Rearing Young Chickens in Winter Without Supplemental Heat in a Barn

This morning it is getting down well into the 10's and I will be departing for work well before dawn. Shortly I will be going to barn with warm water to arm waterers for chicks and juveniles. They will have ample time this morning for a good fill up before water freezes. Below freezing temperature for balance of day will deny them liquid water until I get back tonight. Then I will light up barn with flash light and pop them with more water so they can drink again and likely hit the feeder to top off crops as well. During such events for adults, simply tossing soaked oats on ice in waterer fixes problem but water needs for chicks might be tougher to meet. Soaked oats will be applied but I will still invest considerable effort into getting chicks additional water. I may confine broods in a larger pen where a larger waterer can be used to slow freezing. We also got one of those crushed ice cone maker things that may put ice particles down in a size range chicks will ingest at rates needed to meet water needs.
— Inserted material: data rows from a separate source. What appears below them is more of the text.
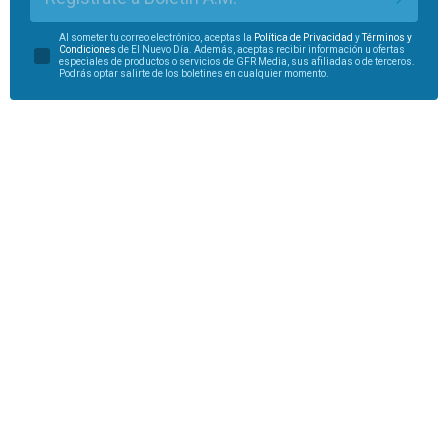
Al someter tu correo electrónico, aceptas la
Política de Privacidad
y
Términos y
Condiciones
de El Nuevo Día. Además, aceptas recibir información u ofertas
especiales de productos o servicios de GFR Media, sus afiliadas o de terceros.
Podrás optar salirte de los boletines en cualquier momento.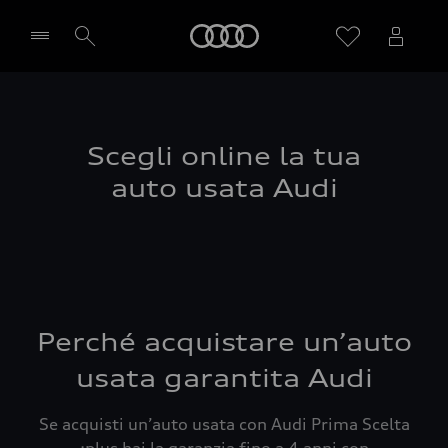
Audi
Seleziona concessionaria
Scegli online la tua
auto usata Audi
Perché acquistare un’auto
usata garantita Audi
Se acquisti un’auto usata con Audi Prima Scelta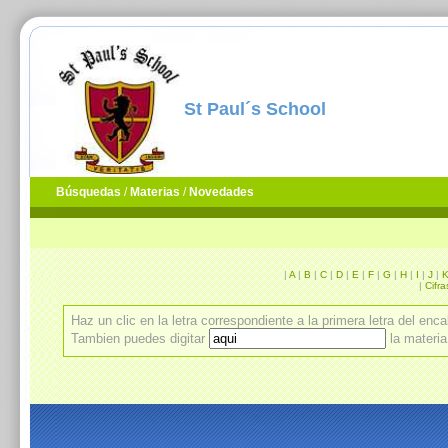
St Paul´s School
Búsquedas
/
Materias
/
Novedades
|
A
|
B
|
C
|
D
|
E
|
F
|
G
|
H
|
I
|
J
|
|
Cifra
Haz un clic en la letra correspondiente a la primera letra del en
Tambien puedes digitar
la materi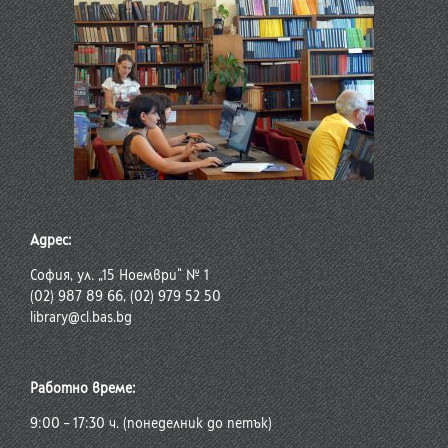
Адрес:
София, ул. „15 Ноември“ № 1
(02) 987 89 66, (02) 979 52 50
library@cl.bas.bg
Работно време:
9:00 – 17:30 ч. (понеделник до петък)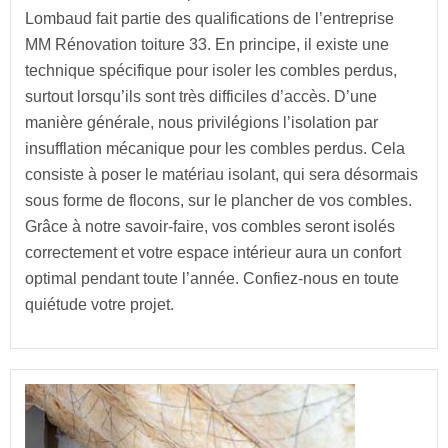
Lombaud fait partie des qualifications de l’entreprise
MM Rénovation toiture 33. En principe, il existe une
technique spécifique pour isoler les combles perdus,
surtout lorsqu’ils sont très difficiles d’accès. D’une
manière générale, nous privilégions l’isolation par
insufflation mécanique pour les combles perdus. Cela
consiste à poser le matériau isolant, qui sera désormais
sous forme de flocons, sur le plancher de vos combles.
Grâce à notre savoir-faire, vos combles seront isolés
correctement et votre espace intérieur aura un confort
optimal pendant toute l’année. Confiez-nous en toute
quiétude votre projet.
Adults are able to do so in part because they have so much loafing time although chicks generally invest more time eating and grooming which may conflict.

This is where an interaction between bird age, weather and work schedule makes care tougher. The games I know can take it but the American Dominiques in years to come will be eating a lot more dry feed to support their more rapid growth so keeping them in liquid water at all times will be more important.
 
Brrh! In the tens - if it gets below freezing in Molino, FL, we all stay inside! Best of luck with your efforts. Mine will be in their tarped off coop for the cold nights we have coming. We will have a warning trend on Sunday and through next week, so that helps too. We have a few days when the horse trough, the rabbit and chicken waterers freeze and it's down right miserable. But, not too often.
 
Over last two days I did some brood combining to reduce labor associated with feeding and watering. Down from 5 to 2 management units. Chick waterers were not getting job done and hard to dismantle for refilling when contents froze solid. I have to walk well over 100 yards with buckets of water so looking to stream line process. Combining broods was enabled in part by advice from another where I could take advantage of much larger juveniles from other broods to disrupt fights from little guys. This allowed direct combining which is awesome. Waterers now used are the black rubber bowls. They are easy to empty and refill.
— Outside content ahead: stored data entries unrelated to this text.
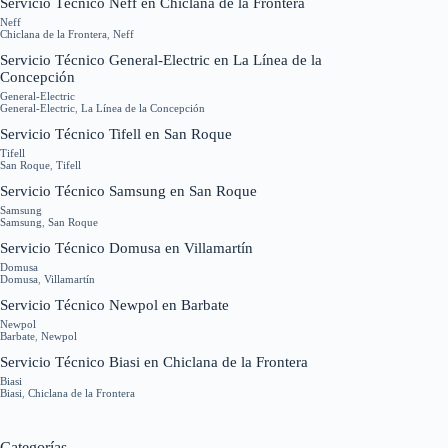
Servicio Técnico Neff en Chiclana de la Frontera
Neff
Chiclana de la Frontera
,
Neff
Servicio Técnico General-Electric en La Línea de la
Concepción
General-Electric
General-Electric
,
La Línea de la Concepción
Servicio Técnico Tifell en San Roque
Tifell
San Roque
,
Tifell
Servicio Técnico Samsung en San Roque
Samsung
Samsung
,
San Roque
Servicio Técnico Domusa en Villamartín
Domusa
Domusa
,
Villamartín
Servicio Técnico Newpol en Barbate
Newpol
Barbate
,
Newpol
Servicio Técnico Biasi en Chiclana de la Frontera
Biasi
Biasi
,
Chiclana de la Frontera
Categorías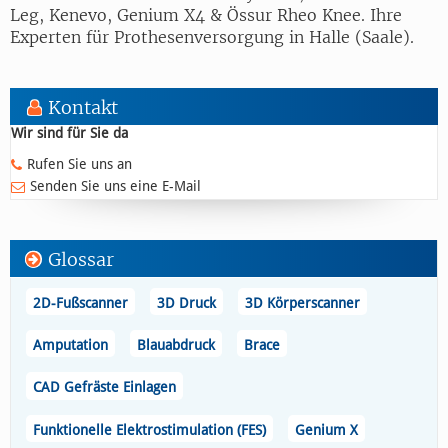
Leg, Kenevo, Genium X4 & Össur Rheo Knee. Ihre
Experten für Prothesenversorgung in Halle (Saale).
Kontakt
Wir sind für Sie da
Rufen Sie uns an
Senden Sie uns eine E-Mail
Glossar
2D-Fußscanner
3D Druck
3D Körperscanner
Amputation
Blauabdruck
Brace
CAD Gefräste Einlagen
Funktionelle Elektrostimulation (FES)
Genium X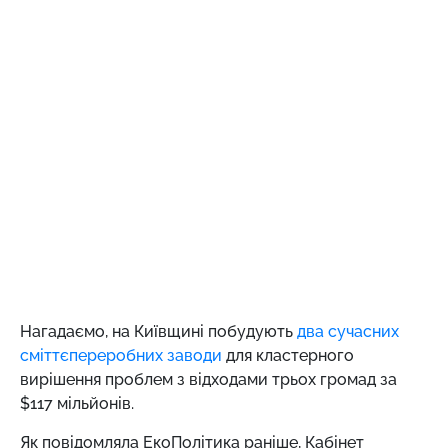
Нагадаємо,
на Київщині побудують
два сучасних
сміттєпереробних заводи
для кластерного
вирішення проблем з відходами трьох громад за
$117 мільйонів.
Як повідомляла ЕкоПолітика раніше, Кабінет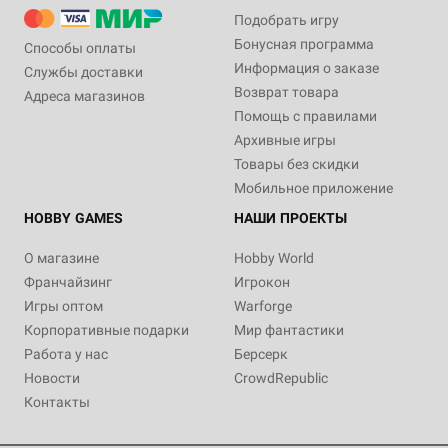
Подобрать игру
Бонусная программа
Способы оплаты
Информация о заказе
Службы доставки
Возврат товара
Адреса магазинов
Помощь с правилами
Архивные игры
Товары без скидки
Мобильное приложение
HOBBY GAMES
НАШИ ПРОЕКТЫ
О магазине
Hobby World
Франчайзинг
Игрокон
Игры оптом
Warforge
Корпоративные подарки
Мир фантастики
Работа у нас
Берсерк
Новости
CrowdRepublic
Контакты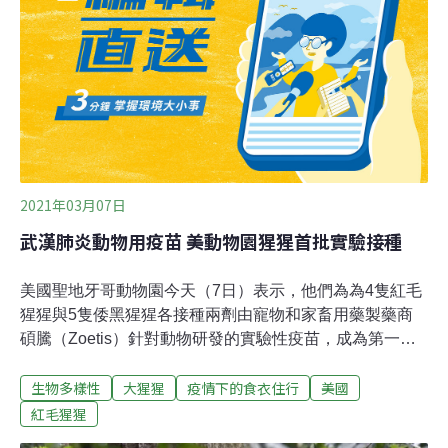
頭減少一次性用品產量，以2023年進貨量估算，一年約可
減塑達67噸。（聯合報報導）
2021年03月07日
武漢肺炎動物用疫苗 美動物園猩猩首批實驗接種
美國聖地牙哥動物園今天（7日）表示，他們為為4隻紅毛
猩猩與5隻倭黑猩猩各接種兩劑由寵物和家畜用藥製藥商
碩騰（Zoetis）針對動物研發的實驗性疫苗，成為第一批
人類外的疫苗接種者。今年1月時園內有8隻大猩猩疑似被
生物多樣性
大猩猩
疫情下的食衣住行
美國
確診的工作人員傳染病毒。但這回園內的大猩猩並未接種
疫苗，因為園方推定牠們在稍早染疫痊癒後已有抗體。這
紅毛猩猩
是目前為止新型冠狀病毒能傳染給大型猿猴的首例，而當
Also using "huddle boxes" which birds hopefully will adopt tonight. Temperatures dropping into low 20's F which not all that harsh.
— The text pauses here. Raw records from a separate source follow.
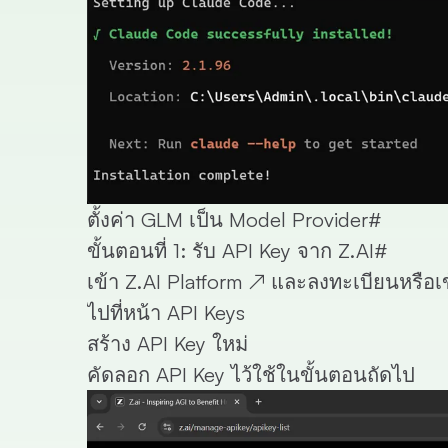
ตั้งค่า GLM เป็น Model Provider
#
ขั้นตอนที่ 1: รับ API Key จาก Z.AI
#
เข้า
Z.AI Platform
↗
และลงทะเบียนหรือเข
ไปที่หน้า
API Keys
สร้าง API Key ใหม่
คัดลอก API Key ไว้ใช้ในขั้นตอนถัดไป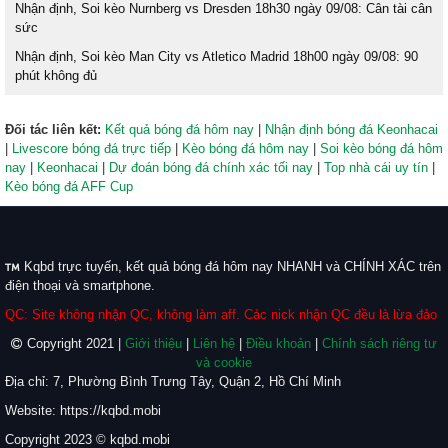
Nhận định, Soi kèo Nurnberg vs Dresden 18h30 ngày 09/08: Cân tài cân
sức
Nhận định, Soi kèo Man City vs Atletico Madrid 18h00 ngày 09/08: 90
phút không đủ
Đối tác liên kết:
Kết quả bóng đá hôm nay
|
Nhận định bóng đá Keonhacai
|
Livescore bóng đá trực tiếp
|
Kèo bóng đá hôm nay
|
Soi kèo bóng đá hôm
nay
|
Keonhacai
|
Dự đoán bóng đá chính xác tối nay
|
Top nhà cái uy tín
|
Kèo bóng đá AFF Cup
Kqbd trực tuyến, kết quả bóng đá hôm nay NHANH và CHÍNH XÁC trên
điện thoại và smartphone.
QC: Site không nhận QC, không làm aff. Các nick nhận QC đều là lừa đảo
Copyright 2021 |
Giới thiệu
|
Liên hệ
|
Điều khoản
|
Chính sách riêng tư
và cookie
Địa chỉ: 7, Phường Bình Trưng Tây, Quận 2, Hồ Chí Minh
Website: https://kqbd.mobi
Copyright 2023 © kqbd.mobi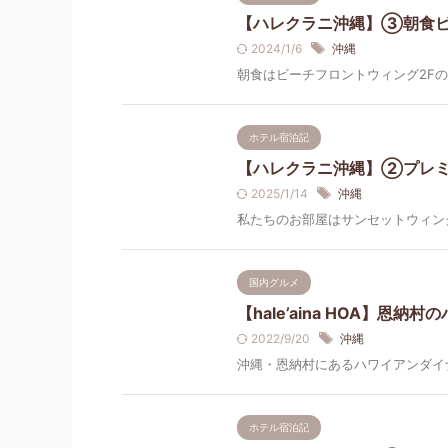
【ハレクラニ沖縄】③朝食ビ
2024/1/6
沖縄
朝食はビーチフロントウィング2Fのオ
ホテル宿泊記
【ハレクラニ沖縄】②プレミ
2025/1/14
沖縄
私たちのお部屋はサンセットウィングの74
国内グルメ
【hale’aina HOA】
2022/9/20
沖縄
沖縄・恩納村にあるハワイアンダイナーha
ホテル宿泊記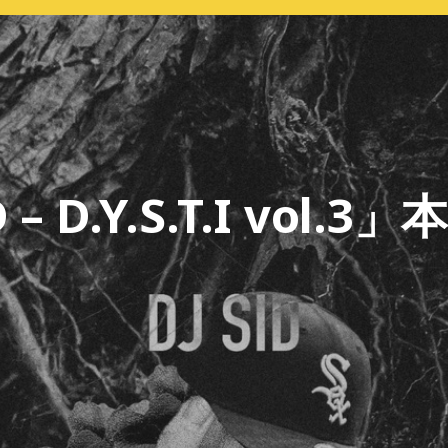
 – D.Y.S.T.I vol.3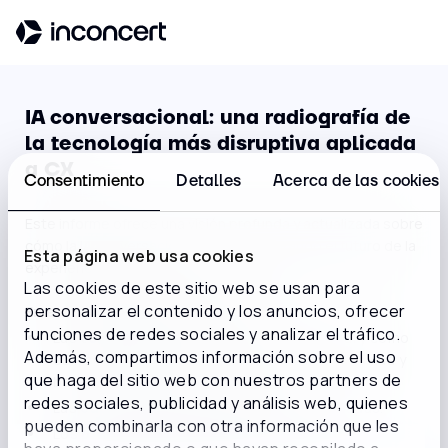
IA conversacional: una radiografía de
la tecnología más disruptiva aplicada
a CX
Consentimiento
Detalles
Acerca de las cookies
Este informe ofrece una visión profunda y actualizada sobre
cómo la IA conversacional está configurando el futuro de la
Esta página web usa cookies
experiencia del cliente.
Las cookies de este sitio web se usan para
personalizar el contenido y los anuncios, ofrecer
En este informe de encontrarás:
funciones de redes sociales y analizar el tráfico.
Las
tendencias clave en IA
conversacional y cómo
Además, compartimos información sobre el uso
están revolucionando sectores clave como salud y
que haga del sitio web con nuestros partners de
banca.
redes sociales, publicidad y análisis web, quienes
Las
capacidades tecnológicas
más valoradas.
pueden combinarla con otra información que les
Los
principales impulsores
de inversión.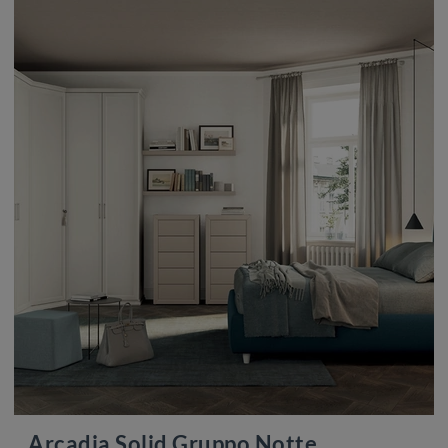
Arcadia Solid Gruppo Notte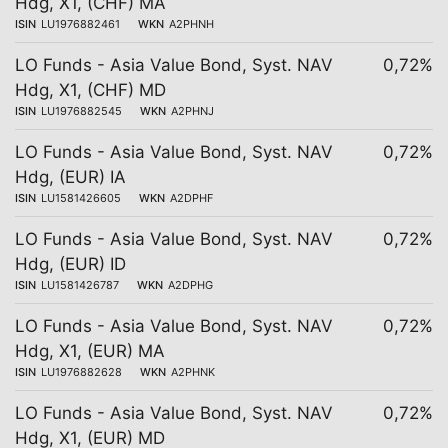
Hdg, X1, (CHF) MA
ISIN
LU1976882461
WKN
A2PHNH
LO Funds - Asia Value Bond, Syst. NAV
0,72%
Hdg, X1, (CHF) MD
ISIN
LU1976882545
WKN
A2PHNJ
LO Funds - Asia Value Bond, Syst. NAV
0,72%
Hdg, (EUR) IA
ISIN
LU1581426605
WKN
A2DPHF
LO Funds - Asia Value Bond, Syst. NAV
0,72%
Hdg, (EUR) ID
ISIN
LU1581426787
WKN
A2DPHG
LO Funds - Asia Value Bond, Syst. NAV
0,72%
Hdg, X1, (EUR) MA
ISIN
LU1976882628
WKN
A2PHNK
LO Funds - Asia Value Bond, Syst. NAV
0,72%
Hdg, X1, (EUR) MD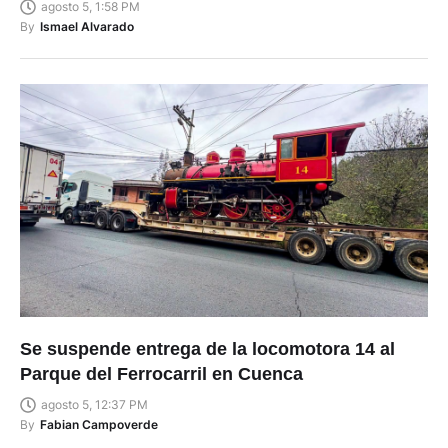
agosto 5, 1:58 PM
By
Ismael Alvarado
Se suspende entrega de la locomotora 14 al
Parque del Ferrocarril en Cuenca
agosto 5, 12:37 PM
By
Fabian Campoverde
At tail end of combining process last night there was some confusion finding roost which called the Great-horned Owl in while I was out. Chickens making racket at night is like ringing the dinner bell for the owls and they will take if I was not there.
 
We have been largely been below freezing for last several days with lows in the lower teens. I have been able to keep young birds in water twice each day, early AM just before dawn and at dusk. When I check on them in the PM they are complaining for eats even though feeders are not empty. Addition of the shell corn, milo, oats and BOSS mix settles them down nicely. Saturday and Sunday temperatures will be approaching zero F so I will be increasing the amount of whole grains in mix. Such stimulates crop fill better likely because easier to consume. Wind blocks will be revisited tomorrow. Bedding will be freshened.
 
I just placed hay in all pens with actual groups (>3 birds). With groups contacting ground small square bales placed away from were rain comes in and on the ground with strings intact. Pens with what are now all juveniles in the elevated pens got two flakes each. Flakes were placed intact. Juveniles went to town on the flakes of hay very quickly and started to consume some. Hay is a fescue mix, not what I prefer but all I could find on short notice when roads getting treacherous from freezing rain. Last remaining (youngest) brood still with hen went into battle royal mode this morning so hen pulled and replaced with a stag that promptly began kicking butt on the combatants. Hopefully all will settle down so they can sleep together when temperature approach zero tonight. The younger birds are barely juvenile at six weeks so well below what I consider very cold tolerant. When they go into battle royal mode feed consumption drops way off so that makes for bad situation if not taken into account. That stag needs to do his job quick.
 
First, young birds used to test my winter pen setup are American Games. In most, but not all instances, once a brood reaches weaning age of about 5-weeks post-hatch they go through a phase where within brood fighting becomes intense an can result actual losses of young birds. Fighting most intense with males although sometimes females get into fighting as well. Hen at such times seems a bit confused and does nothing to suppress discord. When birds kept with father / harem master, the infighting is suppressed. My standard approach has been to rear young birds in intact family units, or at least with adult males scattered about (in confinement but able to interact with young) to prevent this and also keep hawks off chicks and juveniles. This behavior usually keeps me from doing a lot of brooder rearing of games because that amplifies the problem. The broods used for this were hatched much later than I typically do resulting in very vulnerable birds going through weaning and early juvenile stage when migratory raptors (Coopers Hawks) are very abundant.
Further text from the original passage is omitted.